A Natural 'Death Star' Is Actually Annihilating a Planet Right Now
A great disturbance in the force.
It’s nowhere near as immediate as the laser-zapped destruction of Alderaan, but a distant white dwarf star about 570 light-years from Earth in the constellation Virgo is slowly destroying a planetary object in its orbit, according to a new study conducted by Harvard scientists.
For the first time, “we have caught a white dwarf in the act of destroying one of these minor planets,” says astronomer and lead author Andrew Vanderburg, who studied data gathered from NASA’s Kepler K2 mission.
More than that, the new study also provides what Vanderburg calls a “smoking gun” that clears up the mystery of heavy metal pollution in white dwarf stars — the Earth-sized core of a star at the end of a star’s life-cycle, following the red giant phase.
The K2 mission uses the six-year-old Kepler telescope to collect light and brightness data in order to study stars, supernovas, and nearby objects. When parsing the data, the Harvard team noticed a dip in brightness occurring every 4.5 hours from the white dwarf in question.
A regular, clockwork-like dip in brightness like this almost always signifies that an object is orbiting a star — which makes this the first time astronomers have observed a planetary object transiting a white dwarf. In this case, the object is about 520,000 miles from the star — twice the distance of the Earth from the Moon.
When the team began to make more observations using other instruments, they discovered signs of other large materials (totaling the mass of Ceres) regularly orbiting the white dwarf as well — a cloud of dust similar to a comet’s tail.
A white dwarf is a tiny, ultra hot ball made of carbon and oxygen, but many astronomers have suggested that it also consists of metals like silicon and iron. “Because white dwarfs are so small and massive, and therefore have extremely strong gravity at their surfaces — these heavy elements shouldn’t be there,” says Vanderburg. “If you drop a heavy element like iron onto a white dwarf, it will quickly settle into the interior of the star, where we can’t see it.
“So it was a mystery why these white dwarfs should have heavy elements at their surfaces — they must have been actively accreting them, but from where?
Some scientists posited a theory that suggested this heavy metal “pollution” was coming from nearby planets and asteroids being consumed by the white dwarf they were orbiting. This new system near Virgo seems to confirm that’s the case, with the disintegrating planet being the source of the white dwarfs heavy metal composition.
“Our paper is perhaps the most direct evidence that the pollution of white dwarfs comes from small rocky bodies that accrete onto their star,” says Vanderburg. “It’s excellent confirmation of the established theory of white dwarf pollution, and it opens up exciting new ways to study these objects.
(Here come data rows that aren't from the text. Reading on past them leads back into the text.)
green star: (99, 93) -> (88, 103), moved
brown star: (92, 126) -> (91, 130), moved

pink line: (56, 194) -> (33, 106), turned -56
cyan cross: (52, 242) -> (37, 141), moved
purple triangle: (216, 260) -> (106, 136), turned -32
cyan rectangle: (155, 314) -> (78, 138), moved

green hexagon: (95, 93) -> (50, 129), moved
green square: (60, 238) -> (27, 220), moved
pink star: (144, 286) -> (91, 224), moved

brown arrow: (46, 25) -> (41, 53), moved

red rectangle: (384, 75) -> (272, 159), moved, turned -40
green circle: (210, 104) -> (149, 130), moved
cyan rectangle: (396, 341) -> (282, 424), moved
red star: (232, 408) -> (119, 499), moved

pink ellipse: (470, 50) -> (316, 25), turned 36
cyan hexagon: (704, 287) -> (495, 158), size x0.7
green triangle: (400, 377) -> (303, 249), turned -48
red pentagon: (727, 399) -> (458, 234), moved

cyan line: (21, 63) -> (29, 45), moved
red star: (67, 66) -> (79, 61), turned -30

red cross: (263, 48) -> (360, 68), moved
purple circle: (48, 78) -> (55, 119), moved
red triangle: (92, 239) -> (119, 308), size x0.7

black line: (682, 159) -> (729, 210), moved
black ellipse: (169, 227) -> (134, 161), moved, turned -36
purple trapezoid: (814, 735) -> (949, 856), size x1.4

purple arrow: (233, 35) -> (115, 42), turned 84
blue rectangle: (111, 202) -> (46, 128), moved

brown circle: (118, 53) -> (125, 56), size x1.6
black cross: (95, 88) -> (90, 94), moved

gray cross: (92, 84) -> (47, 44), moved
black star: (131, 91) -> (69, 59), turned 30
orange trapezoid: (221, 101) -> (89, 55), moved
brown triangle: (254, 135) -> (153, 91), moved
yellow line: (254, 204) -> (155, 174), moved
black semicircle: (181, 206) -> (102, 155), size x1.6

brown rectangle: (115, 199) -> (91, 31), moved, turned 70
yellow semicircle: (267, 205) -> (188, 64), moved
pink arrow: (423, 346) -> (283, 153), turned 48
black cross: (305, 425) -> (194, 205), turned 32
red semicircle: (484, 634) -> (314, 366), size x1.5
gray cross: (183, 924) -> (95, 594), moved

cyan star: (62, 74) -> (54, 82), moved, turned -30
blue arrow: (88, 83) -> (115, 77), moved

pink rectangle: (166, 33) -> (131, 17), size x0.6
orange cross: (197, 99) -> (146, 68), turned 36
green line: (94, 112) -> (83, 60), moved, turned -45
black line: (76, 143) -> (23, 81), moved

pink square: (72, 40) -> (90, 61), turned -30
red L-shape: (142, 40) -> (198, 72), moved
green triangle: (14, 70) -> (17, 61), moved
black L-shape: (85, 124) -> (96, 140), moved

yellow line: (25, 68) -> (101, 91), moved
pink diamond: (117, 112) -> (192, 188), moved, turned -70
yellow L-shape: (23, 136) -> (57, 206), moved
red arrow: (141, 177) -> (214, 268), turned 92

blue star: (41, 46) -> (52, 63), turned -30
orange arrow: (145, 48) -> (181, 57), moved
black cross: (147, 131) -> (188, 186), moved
The result is an almost literal “death star” that will vaporize the orbiting planet, leaving nothing but a few bits of metal and rock hanging around a cute ball of hot energy.
Is this happening anywhere else? Vanderburg says almost a quarter of all studied white dwarf stars exhibit signs of heavy metal pollution. “Based on the number of white dwarfs that Kepler observed before it found this one,” he says, “we think that the disintegrating minor planet might be common too.”
This body of research is still in its infancy, and the new study leaves many questions unanswered. “We still aren’t really certain how many fragments are in orbit around this white dwarf,” says Vanderburg. “We also want to study the elements that are on the star more carefully. That will give us a very good understanding of the composition of this rocky planet, and we can compare the recipe used to make this planet to the recipe used to make planets in our own solar system.”
Thankfully, the new study helps demonstrate an effective way scientists can answer these questions.